#### Work required:
Below are records; copy exactly the line containing "Find all instances" and every line after it, through the last.

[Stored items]
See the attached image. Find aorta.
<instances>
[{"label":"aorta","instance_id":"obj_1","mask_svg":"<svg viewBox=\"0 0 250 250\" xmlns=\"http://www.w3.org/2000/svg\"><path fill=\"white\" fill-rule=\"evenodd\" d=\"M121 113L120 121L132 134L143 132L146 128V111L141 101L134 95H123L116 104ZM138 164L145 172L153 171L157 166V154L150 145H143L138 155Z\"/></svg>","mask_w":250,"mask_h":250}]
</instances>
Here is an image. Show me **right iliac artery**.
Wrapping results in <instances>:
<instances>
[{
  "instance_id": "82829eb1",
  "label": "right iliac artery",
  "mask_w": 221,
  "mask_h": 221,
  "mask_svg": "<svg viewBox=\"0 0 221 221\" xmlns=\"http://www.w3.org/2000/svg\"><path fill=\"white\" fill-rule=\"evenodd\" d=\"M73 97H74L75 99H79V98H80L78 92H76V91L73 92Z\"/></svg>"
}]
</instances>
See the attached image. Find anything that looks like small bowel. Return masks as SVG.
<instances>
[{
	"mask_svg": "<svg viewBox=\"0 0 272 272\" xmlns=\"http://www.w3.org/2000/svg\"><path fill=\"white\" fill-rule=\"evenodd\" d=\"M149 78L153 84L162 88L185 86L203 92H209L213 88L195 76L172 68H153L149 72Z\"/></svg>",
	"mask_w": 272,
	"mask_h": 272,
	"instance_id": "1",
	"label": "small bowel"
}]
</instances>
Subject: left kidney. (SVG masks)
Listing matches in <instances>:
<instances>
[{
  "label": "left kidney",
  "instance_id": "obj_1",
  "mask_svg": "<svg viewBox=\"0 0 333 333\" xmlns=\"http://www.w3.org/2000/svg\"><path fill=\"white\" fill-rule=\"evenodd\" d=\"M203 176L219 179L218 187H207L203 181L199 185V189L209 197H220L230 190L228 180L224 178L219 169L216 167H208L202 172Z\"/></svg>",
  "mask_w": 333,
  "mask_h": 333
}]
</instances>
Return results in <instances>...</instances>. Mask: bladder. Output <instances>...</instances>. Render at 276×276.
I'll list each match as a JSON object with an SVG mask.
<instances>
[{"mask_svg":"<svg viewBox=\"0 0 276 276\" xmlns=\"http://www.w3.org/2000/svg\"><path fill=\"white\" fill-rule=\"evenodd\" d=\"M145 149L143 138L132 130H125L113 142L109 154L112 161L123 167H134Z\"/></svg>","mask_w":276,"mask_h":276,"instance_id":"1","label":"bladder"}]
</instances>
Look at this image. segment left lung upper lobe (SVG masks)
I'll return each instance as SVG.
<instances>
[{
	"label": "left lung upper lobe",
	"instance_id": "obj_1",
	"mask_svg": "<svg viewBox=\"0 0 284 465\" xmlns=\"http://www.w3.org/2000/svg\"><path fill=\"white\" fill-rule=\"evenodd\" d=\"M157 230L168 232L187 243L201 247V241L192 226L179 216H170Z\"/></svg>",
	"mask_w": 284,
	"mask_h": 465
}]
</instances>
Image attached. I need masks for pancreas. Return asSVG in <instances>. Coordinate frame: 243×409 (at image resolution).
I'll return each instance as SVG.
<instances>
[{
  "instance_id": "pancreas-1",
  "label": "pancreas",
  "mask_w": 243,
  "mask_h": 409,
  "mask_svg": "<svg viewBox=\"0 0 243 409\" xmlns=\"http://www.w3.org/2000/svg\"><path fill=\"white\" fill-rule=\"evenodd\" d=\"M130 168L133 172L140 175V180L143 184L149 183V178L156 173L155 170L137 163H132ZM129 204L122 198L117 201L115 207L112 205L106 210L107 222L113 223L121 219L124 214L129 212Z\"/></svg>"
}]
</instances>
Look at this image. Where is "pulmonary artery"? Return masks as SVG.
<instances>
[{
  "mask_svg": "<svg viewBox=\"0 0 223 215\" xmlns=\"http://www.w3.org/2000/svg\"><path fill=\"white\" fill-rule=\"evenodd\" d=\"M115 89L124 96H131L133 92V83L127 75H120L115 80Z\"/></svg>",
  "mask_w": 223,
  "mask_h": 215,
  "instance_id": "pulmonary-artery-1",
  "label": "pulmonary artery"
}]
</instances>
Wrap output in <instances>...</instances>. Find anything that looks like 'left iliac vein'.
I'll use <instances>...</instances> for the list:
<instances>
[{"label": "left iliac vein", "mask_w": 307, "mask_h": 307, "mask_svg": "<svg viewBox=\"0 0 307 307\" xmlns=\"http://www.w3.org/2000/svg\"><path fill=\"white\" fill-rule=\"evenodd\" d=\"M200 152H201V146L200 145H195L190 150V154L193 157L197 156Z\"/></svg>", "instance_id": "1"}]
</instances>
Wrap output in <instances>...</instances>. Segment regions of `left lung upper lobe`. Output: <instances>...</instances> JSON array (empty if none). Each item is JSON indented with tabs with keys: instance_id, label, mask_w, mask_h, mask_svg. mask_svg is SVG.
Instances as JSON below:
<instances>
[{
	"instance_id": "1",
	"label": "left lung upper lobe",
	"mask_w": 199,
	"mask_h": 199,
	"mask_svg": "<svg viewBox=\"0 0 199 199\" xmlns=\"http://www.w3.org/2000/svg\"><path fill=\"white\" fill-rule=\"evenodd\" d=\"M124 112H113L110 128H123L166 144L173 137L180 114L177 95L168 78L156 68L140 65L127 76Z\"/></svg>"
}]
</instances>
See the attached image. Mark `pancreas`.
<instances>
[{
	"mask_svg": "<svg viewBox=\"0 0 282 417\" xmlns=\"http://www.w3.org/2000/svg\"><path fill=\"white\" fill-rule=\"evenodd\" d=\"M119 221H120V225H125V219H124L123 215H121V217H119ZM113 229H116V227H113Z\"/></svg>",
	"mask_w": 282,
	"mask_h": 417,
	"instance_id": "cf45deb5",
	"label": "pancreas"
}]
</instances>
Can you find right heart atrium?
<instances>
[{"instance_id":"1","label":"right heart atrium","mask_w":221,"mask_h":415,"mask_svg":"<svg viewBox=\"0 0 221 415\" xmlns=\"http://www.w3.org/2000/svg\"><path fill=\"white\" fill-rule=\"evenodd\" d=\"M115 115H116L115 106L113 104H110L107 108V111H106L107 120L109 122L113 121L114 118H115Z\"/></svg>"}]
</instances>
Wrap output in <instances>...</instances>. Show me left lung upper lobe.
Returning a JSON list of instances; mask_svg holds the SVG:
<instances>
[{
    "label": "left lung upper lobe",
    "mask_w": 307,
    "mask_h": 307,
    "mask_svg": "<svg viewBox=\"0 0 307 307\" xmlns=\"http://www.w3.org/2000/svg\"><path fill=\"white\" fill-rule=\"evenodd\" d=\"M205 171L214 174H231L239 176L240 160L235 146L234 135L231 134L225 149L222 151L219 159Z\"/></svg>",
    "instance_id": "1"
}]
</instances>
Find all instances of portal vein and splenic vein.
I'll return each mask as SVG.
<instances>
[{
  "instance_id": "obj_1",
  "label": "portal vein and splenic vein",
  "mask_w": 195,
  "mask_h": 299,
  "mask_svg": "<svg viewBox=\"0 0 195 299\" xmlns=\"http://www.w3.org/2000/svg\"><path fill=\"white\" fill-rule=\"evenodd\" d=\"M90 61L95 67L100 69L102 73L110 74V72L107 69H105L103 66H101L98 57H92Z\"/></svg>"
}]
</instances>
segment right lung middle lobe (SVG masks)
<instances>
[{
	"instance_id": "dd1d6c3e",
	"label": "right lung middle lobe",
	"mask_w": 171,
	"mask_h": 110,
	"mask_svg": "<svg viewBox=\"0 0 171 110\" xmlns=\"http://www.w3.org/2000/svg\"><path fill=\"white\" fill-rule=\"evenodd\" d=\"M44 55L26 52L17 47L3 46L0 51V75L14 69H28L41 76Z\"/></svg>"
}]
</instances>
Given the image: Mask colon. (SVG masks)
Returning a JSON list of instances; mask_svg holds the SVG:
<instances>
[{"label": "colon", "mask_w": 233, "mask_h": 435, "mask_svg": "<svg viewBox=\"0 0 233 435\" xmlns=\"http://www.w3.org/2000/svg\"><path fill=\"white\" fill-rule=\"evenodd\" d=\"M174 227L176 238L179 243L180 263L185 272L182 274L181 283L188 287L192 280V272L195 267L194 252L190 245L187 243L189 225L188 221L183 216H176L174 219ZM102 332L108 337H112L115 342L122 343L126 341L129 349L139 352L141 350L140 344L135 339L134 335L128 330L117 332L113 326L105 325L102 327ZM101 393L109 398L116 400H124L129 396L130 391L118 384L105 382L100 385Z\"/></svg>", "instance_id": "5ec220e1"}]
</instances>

#### Problem solution:
Find all instances of portal vein and splenic vein.
I'll return each mask as SVG.
<instances>
[{
  "instance_id": "obj_1",
  "label": "portal vein and splenic vein",
  "mask_w": 195,
  "mask_h": 299,
  "mask_svg": "<svg viewBox=\"0 0 195 299\" xmlns=\"http://www.w3.org/2000/svg\"><path fill=\"white\" fill-rule=\"evenodd\" d=\"M90 61L95 67L100 69L102 73L110 74V72L107 69H105L103 66H101L98 57H92Z\"/></svg>"
}]
</instances>
segment right lung middle lobe (SVG masks)
<instances>
[{
	"instance_id": "dd1d6c3e",
	"label": "right lung middle lobe",
	"mask_w": 171,
	"mask_h": 110,
	"mask_svg": "<svg viewBox=\"0 0 171 110\" xmlns=\"http://www.w3.org/2000/svg\"><path fill=\"white\" fill-rule=\"evenodd\" d=\"M44 55L26 52L17 47L3 46L0 51V75L14 69H28L41 76Z\"/></svg>"
}]
</instances>
Given the image: Mask colon. (SVG masks)
Returning a JSON list of instances; mask_svg holds the SVG:
<instances>
[{"label": "colon", "mask_w": 233, "mask_h": 435, "mask_svg": "<svg viewBox=\"0 0 233 435\" xmlns=\"http://www.w3.org/2000/svg\"><path fill=\"white\" fill-rule=\"evenodd\" d=\"M174 227L176 238L179 243L180 263L185 272L182 274L181 283L188 287L192 280V272L195 267L194 252L190 245L187 243L189 225L188 221L183 216H176L174 219ZM102 332L108 337H112L115 342L122 343L126 341L129 349L139 352L141 350L140 344L135 339L134 335L128 330L117 332L113 326L105 325L102 327ZM101 393L109 398L116 400H124L129 396L130 391L118 384L105 382L100 385Z\"/></svg>", "instance_id": "5ec220e1"}]
</instances>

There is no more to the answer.